Your assignment
Pictures must not appear in the copy. Restate exactly the lines below from the one with "何でもご相談ください。" through the one with "Dotazione personalizzata", inclusive.

═══ Supplied data ═══

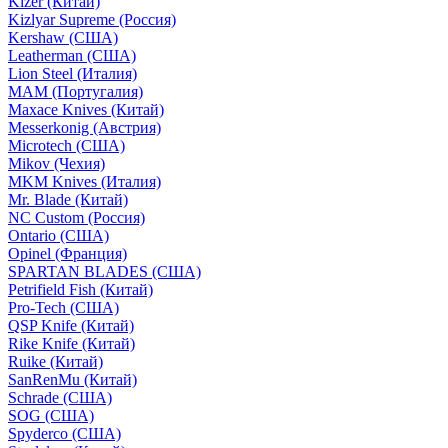
Kizer (Китай)
Kizlyar Supreme (Россия)
Kershaw (США)
Leatherman (США)
Lion Steel (Италия)
MAM (Португалия)
Maxace Knives (Китай)
Messerkonig (Австрия)
Microtech (США)
Mikov (Чехия)
MKM Knives (Италия)
Mr. Blade (Китай)
NC Custom (Россия)
Ontario (США)
Opinel (Франция)
SPARTAN BLADES (США)
Petrifield Fish (Китай)
Pro-Tech (США)
QSP Knife (Китай)
Rike Knife (Китай)
Ruike (Китай)
SanRenMu (Китай)
Schrade (США)
SOG (США)
Spyderco (США)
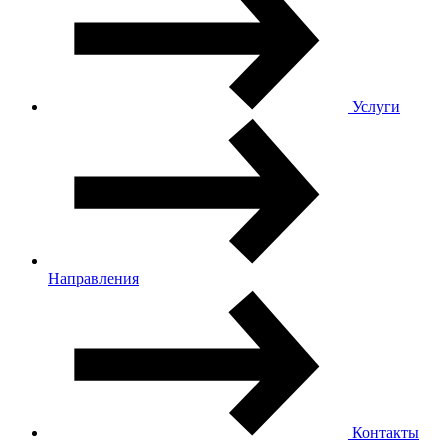
Услуги
Направления
Контакты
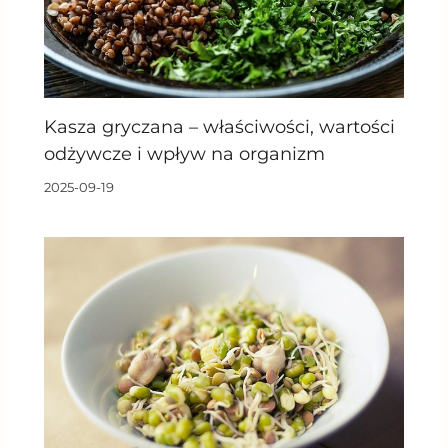
Kasza gryczana – właściwości, wartości
odżywcze i wpływ na organizm
2025-09-19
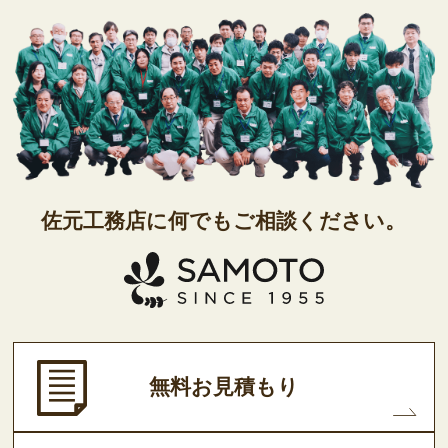
佐元工務店に
何でもご相談ください。
無料お見積もり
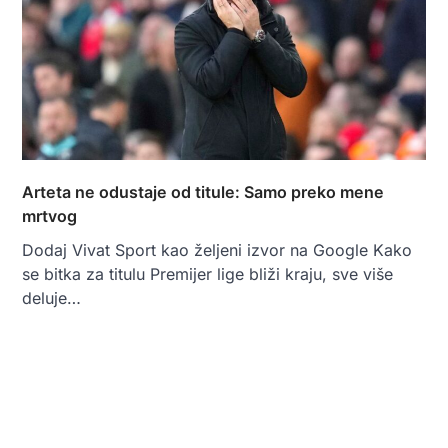
Arteta ne odustaje od titule: Samo preko mene
mrtvog
Dodaj Vivat Sport kao željeni izvor na Google Kako
se bitka za titulu Premijer lige bliži kraju, sve više
deluje…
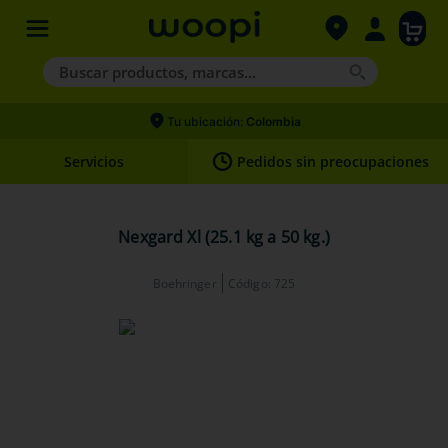
Buscar productos, marcas...
Términos más buscados
Tu ubicación:
Colombia
1
.
agility gold
Servicios
Pedidos sin preocupaciones
2
.
hills
3
.
nexgard
Nexgard Xl (25.1 kg a 50 kg.)
4
.
royal canin
Boehringer
Código
:
725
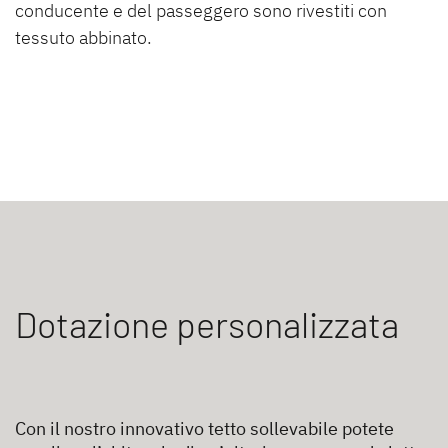
conducente e del passeggero sono rivestiti con
tessuto abbinato.
Dotazione personalizzata
Con il nostro innovativo tetto sollevabile potete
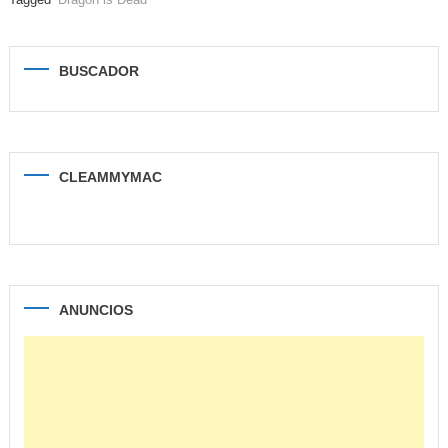
BUSCADOR
CLEAMMYMAC
ANUNCIOS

═══

Solved exercise
何でもご相談ください。
無料お見積もり
Arteta ne odustaje od titule: Samo preko mene
mrtvog
Dodaj Vivat Sport kao željeni izvor na Google Kako
se bitka za titulu Premijer lige bliži kraju, sve više
deluje…
Buscar productos, marcas...
Términos más buscados
Tu ubicación:
Colombia
1
.
agility gold
Servicios
Pedidos sin preocupaciones
2
.
hills
3
.
nexgard
Nexgard Xl (25.1 kg a 50 kg.)
4
.
royal canin
Boehringer
Código
:
725
conducente e del passeggero sono rivestiti con
tessuto abbinato.
Dotazione personalizzata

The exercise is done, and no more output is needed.